In this notebook, I will create a pipeline mechanism to feed the query data for the model to predict the results. This is an important aspect of modeling to check how the model does prediction on a single query point.

From `03-Modeling-FI.ipynb` notebook, I noticed __Gradient Boosting__ ensemble classifier outperformed all the models including Random Forest and XGBoost classifiers.
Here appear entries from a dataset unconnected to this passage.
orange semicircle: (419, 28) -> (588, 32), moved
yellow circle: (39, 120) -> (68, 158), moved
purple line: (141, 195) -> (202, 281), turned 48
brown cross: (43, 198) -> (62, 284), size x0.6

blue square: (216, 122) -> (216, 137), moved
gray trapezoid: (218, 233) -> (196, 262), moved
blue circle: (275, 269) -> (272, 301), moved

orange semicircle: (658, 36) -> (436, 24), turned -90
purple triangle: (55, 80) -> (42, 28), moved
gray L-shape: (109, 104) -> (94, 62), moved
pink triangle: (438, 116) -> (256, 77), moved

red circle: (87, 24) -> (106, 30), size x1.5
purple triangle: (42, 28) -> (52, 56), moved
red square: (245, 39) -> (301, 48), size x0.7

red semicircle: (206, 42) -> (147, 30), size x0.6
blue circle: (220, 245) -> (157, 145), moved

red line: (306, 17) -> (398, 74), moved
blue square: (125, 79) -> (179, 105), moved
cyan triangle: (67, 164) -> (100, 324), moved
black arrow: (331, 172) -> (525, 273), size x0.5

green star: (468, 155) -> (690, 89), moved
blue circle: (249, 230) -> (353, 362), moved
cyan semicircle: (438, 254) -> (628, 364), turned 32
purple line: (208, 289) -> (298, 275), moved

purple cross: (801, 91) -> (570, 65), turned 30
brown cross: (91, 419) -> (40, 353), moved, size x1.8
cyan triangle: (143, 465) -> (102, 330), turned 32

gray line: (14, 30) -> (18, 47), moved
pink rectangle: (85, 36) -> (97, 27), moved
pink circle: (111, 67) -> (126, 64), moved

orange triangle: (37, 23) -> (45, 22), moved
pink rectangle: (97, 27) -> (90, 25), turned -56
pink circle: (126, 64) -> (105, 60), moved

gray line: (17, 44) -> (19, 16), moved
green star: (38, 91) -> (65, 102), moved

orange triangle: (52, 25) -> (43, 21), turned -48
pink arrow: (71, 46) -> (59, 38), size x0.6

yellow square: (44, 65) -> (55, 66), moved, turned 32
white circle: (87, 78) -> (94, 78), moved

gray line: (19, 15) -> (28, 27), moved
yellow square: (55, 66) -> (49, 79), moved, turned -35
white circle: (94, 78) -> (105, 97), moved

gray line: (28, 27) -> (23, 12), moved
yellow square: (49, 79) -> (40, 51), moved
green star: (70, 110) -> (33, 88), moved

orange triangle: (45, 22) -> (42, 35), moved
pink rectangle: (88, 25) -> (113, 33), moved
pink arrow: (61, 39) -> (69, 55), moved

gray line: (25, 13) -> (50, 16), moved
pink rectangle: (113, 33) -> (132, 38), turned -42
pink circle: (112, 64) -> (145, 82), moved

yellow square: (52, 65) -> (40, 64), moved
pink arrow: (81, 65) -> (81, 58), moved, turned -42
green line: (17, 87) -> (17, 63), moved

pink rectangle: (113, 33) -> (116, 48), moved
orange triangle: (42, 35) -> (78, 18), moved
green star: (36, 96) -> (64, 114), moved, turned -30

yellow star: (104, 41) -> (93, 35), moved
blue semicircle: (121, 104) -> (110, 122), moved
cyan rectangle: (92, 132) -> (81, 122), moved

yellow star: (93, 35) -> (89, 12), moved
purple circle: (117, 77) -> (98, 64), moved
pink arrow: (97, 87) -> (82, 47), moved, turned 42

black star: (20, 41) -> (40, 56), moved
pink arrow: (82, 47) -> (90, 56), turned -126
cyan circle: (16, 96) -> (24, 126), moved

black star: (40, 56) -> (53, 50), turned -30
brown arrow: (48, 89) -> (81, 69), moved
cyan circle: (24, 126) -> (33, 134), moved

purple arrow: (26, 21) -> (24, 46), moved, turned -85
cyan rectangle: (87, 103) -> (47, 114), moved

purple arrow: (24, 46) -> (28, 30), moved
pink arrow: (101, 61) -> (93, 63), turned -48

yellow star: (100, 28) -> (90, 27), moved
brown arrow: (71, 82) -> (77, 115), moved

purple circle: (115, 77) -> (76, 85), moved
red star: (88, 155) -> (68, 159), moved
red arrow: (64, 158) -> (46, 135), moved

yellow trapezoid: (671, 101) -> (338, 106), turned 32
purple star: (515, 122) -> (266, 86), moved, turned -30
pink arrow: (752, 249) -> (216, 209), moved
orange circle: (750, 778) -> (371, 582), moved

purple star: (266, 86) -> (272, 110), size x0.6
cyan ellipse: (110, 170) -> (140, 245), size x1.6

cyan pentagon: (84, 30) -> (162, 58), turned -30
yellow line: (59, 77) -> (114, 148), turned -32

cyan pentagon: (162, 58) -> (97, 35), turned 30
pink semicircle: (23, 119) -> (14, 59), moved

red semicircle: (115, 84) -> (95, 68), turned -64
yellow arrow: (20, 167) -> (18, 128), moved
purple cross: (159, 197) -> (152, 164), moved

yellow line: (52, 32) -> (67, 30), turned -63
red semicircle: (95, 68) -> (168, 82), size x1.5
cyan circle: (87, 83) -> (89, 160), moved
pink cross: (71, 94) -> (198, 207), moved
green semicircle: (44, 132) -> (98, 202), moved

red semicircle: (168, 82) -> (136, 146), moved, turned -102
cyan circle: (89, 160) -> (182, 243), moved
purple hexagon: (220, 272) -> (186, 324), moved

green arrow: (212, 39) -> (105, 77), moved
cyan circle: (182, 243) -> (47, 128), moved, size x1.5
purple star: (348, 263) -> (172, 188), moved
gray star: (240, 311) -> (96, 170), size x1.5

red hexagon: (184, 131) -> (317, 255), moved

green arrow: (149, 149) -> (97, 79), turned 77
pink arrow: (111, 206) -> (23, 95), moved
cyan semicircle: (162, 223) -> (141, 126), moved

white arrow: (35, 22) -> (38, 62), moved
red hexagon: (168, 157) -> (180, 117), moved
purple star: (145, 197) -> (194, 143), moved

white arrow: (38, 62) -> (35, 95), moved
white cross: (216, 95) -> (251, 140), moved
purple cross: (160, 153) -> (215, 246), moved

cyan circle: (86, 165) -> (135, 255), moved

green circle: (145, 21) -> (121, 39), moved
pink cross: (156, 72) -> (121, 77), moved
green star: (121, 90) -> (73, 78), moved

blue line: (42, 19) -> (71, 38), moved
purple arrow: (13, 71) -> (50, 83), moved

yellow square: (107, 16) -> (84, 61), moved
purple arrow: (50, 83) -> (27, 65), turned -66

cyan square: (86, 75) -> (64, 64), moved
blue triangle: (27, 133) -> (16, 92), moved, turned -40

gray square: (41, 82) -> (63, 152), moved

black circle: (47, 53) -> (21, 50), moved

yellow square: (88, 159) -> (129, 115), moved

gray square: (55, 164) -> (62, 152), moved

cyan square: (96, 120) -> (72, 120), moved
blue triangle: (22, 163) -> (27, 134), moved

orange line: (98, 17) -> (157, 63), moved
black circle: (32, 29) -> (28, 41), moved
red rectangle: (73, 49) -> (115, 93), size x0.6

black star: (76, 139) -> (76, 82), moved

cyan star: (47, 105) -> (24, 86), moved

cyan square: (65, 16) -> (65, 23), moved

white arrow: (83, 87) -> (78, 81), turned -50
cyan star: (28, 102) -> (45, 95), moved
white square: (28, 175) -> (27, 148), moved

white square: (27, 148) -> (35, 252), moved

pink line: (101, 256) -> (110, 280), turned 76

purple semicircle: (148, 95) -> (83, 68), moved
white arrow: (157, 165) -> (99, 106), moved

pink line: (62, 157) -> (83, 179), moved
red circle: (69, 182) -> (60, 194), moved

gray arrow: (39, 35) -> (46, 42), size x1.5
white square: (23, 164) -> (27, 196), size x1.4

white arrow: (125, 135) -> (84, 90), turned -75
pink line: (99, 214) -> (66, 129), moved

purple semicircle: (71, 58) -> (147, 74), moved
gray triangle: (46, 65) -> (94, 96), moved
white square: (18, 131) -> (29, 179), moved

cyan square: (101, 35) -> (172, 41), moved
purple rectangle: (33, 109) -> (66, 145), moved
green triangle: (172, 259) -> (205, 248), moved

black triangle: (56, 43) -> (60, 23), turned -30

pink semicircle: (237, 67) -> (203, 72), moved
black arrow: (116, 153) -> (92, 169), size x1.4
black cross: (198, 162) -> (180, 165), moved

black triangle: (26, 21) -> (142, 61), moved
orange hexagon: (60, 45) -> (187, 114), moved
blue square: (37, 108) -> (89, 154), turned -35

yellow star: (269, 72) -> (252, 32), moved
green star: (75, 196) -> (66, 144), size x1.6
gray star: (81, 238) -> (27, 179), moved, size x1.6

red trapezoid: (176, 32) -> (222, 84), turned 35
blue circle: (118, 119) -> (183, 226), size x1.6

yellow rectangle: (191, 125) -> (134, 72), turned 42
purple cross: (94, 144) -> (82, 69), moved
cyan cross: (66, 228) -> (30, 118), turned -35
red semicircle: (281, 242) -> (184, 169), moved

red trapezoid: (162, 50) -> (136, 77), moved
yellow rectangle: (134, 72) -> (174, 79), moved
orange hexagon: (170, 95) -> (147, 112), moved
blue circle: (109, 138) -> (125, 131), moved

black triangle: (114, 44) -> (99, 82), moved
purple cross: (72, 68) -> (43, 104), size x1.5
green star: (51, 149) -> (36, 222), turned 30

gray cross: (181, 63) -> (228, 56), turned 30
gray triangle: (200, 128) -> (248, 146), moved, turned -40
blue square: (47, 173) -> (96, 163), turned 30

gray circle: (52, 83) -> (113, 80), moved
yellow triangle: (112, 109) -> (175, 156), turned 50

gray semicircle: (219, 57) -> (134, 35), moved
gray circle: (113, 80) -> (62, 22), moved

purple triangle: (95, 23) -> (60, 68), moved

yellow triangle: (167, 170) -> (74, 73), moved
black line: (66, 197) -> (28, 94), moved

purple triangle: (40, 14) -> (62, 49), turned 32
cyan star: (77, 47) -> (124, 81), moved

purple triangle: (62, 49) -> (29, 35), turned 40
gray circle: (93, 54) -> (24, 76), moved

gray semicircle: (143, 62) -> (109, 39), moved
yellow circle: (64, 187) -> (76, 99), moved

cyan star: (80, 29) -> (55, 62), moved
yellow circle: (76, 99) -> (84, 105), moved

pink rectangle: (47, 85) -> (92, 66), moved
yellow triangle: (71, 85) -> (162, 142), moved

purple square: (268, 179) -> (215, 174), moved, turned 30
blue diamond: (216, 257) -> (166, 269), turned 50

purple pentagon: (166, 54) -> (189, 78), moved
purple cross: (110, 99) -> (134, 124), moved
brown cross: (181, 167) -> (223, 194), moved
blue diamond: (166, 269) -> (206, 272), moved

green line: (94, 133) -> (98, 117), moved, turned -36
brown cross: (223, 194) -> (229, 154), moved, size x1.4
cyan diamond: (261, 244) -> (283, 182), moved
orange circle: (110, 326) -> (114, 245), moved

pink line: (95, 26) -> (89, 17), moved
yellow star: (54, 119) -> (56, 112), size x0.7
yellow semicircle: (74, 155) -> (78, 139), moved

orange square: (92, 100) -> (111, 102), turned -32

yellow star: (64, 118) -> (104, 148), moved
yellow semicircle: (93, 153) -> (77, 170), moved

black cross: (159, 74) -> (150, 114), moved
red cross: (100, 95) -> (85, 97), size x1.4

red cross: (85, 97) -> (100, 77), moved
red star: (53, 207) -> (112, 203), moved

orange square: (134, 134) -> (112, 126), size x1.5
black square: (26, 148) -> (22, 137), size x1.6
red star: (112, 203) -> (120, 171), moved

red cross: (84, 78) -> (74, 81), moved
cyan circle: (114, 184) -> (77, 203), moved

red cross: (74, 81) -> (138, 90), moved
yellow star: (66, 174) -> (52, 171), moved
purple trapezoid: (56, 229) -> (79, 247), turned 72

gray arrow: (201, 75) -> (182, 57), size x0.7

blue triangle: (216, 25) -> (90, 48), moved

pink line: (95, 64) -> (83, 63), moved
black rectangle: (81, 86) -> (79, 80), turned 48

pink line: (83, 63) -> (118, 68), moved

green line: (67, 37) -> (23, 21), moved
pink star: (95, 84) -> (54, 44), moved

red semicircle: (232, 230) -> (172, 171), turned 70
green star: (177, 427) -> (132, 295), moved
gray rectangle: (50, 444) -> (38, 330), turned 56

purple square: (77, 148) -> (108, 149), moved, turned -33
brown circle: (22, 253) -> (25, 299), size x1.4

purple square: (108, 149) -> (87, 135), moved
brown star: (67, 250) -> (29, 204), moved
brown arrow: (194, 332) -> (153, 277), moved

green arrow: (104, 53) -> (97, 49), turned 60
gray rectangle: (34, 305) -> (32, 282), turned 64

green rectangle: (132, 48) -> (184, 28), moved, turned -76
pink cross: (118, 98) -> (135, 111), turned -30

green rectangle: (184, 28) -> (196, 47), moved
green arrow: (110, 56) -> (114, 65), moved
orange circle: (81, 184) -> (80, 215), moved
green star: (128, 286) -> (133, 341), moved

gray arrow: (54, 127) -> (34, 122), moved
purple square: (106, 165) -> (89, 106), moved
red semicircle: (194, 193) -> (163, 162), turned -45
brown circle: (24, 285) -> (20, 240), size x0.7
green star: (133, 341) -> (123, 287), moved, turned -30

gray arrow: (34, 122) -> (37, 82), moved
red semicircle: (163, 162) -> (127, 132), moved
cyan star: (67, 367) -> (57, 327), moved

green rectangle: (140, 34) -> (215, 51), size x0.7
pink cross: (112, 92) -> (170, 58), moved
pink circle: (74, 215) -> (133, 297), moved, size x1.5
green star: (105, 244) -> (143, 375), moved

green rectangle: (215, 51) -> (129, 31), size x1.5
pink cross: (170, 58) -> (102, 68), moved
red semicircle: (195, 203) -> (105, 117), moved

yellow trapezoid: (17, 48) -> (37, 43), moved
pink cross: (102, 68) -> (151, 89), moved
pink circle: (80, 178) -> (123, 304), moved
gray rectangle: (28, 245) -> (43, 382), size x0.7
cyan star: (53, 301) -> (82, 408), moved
Though train loss of Random Forest and XGBoost classifiers is negligible, the cross-validation loss is more, which substantiates the fact that both the models are overfitting.

__1. Packages__

In [1]:
import warnings
warnings.filterwarnings('ignore')

In [2]:
from IPython.display import display

In [3]:
import numpy as np
import os
import pandas as pd
import pickle

__2. Features and target__

In [4]:
features = ['alpha', 'delta', 'u', 'g', 'r', 'i', 'z', 'redshift']
target = 'class'

__3. Fetch the raw data__

In [5]:
def fetch_data(features):
    """
    This function fetches the raw data.
    """
    data = {f: [float(input("  '{}': ".format(f)))] for f in features}
    df = pd.DataFrame(data=data)
    print("Raw data is fetched successfully.")
    return df

In [6]:
df = fetch_data(features=features)

  'alpha': 130
  'delta': 110
  'u': 1
  'g': 1
  'r': 1
  'i': 1
  'z': 1
  'redshift': 0
Raw data is fetched successfully.


__4. Preprocess the raw data__

In [7]:
def preprocess(df, features):
    """
    This function preprocess the rae data.
    """
    with open(file='scaling.pkl', mode='rb') as pre_pkl:
        scaling = pickle.load(file=pre_pkl)
    
    df = scaling.transform(X=df)
    df = pd.DataFrame(data=df, columns=features)
    return df

In [8]:
df = preprocess(df=df, features=features)
display(df)

Unnamed: 0,alpha,delta,u,g,r,i,z,redshift
0,0.361102,1.268287,-0.458855,-0.473307,-0.446692,-0.373591,-0.435595,0.00142


__5. Feature engineering on preprocessed data__

In [9]:
def featurize(df):
    """
    This function featurizes the dataframe.
    It selects the important features obtained using RF.
    Please refer 02-Modeling and 03-Modeling-FI notebooks.
    """
    fi_cols = ['redshift', 'g-r', 'i-z', 'u-r', 'i-r', 'z-r', 'g']
    df['g-r'] = df['g'] - df['r']
    df['i-z'] = df['i'] - df['z']
    df['u-r'] = df['u'] - df['r']
    df['i-r'] = df['i'] - df['r']
    df['z-r'] = df['z'] - df['r']
    df = df[fi_cols]
    return df

In [10]:
df = featurize(df=df)
display(df)

Unnamed: 0,redshift,g-r,i-z,u-r,i-r,z-r,g
0,0.00142,-0.026615,0.062004,-0.012163,0.0731,0.011096,-0.473307


__6. Predictions__

In [11]:
def prediction(X):
    """
    This functions predicts the datapoint.
    """
    with open(file='gb_classifier.pkl', mode='rb') as m_pkl:
        clf, sig_clf = pickle.load(file=m_pkl)
    
    pred_proba = sig_clf.predict_proba(X=X)
    confidence = np.round(a=np.max(pred_proba)*100, decimals=2)
    pred_class = sig_clf.predict(X=X)[0]
    if pred_class == 'QSO': pred_class = 'Quasi-Stellar Object'
    elif pred_class == 'GALAXY': pred_class = 'Galaxy'
    else: pred_class = 'Star'
    print("The predicted class is '{}' with a confidence of {}%.".format(pred_class, confidence))

In [12]:
prediction(X=df)

The predicted class is 'Quasi-Stellar Object' with a confidence of 50.92%.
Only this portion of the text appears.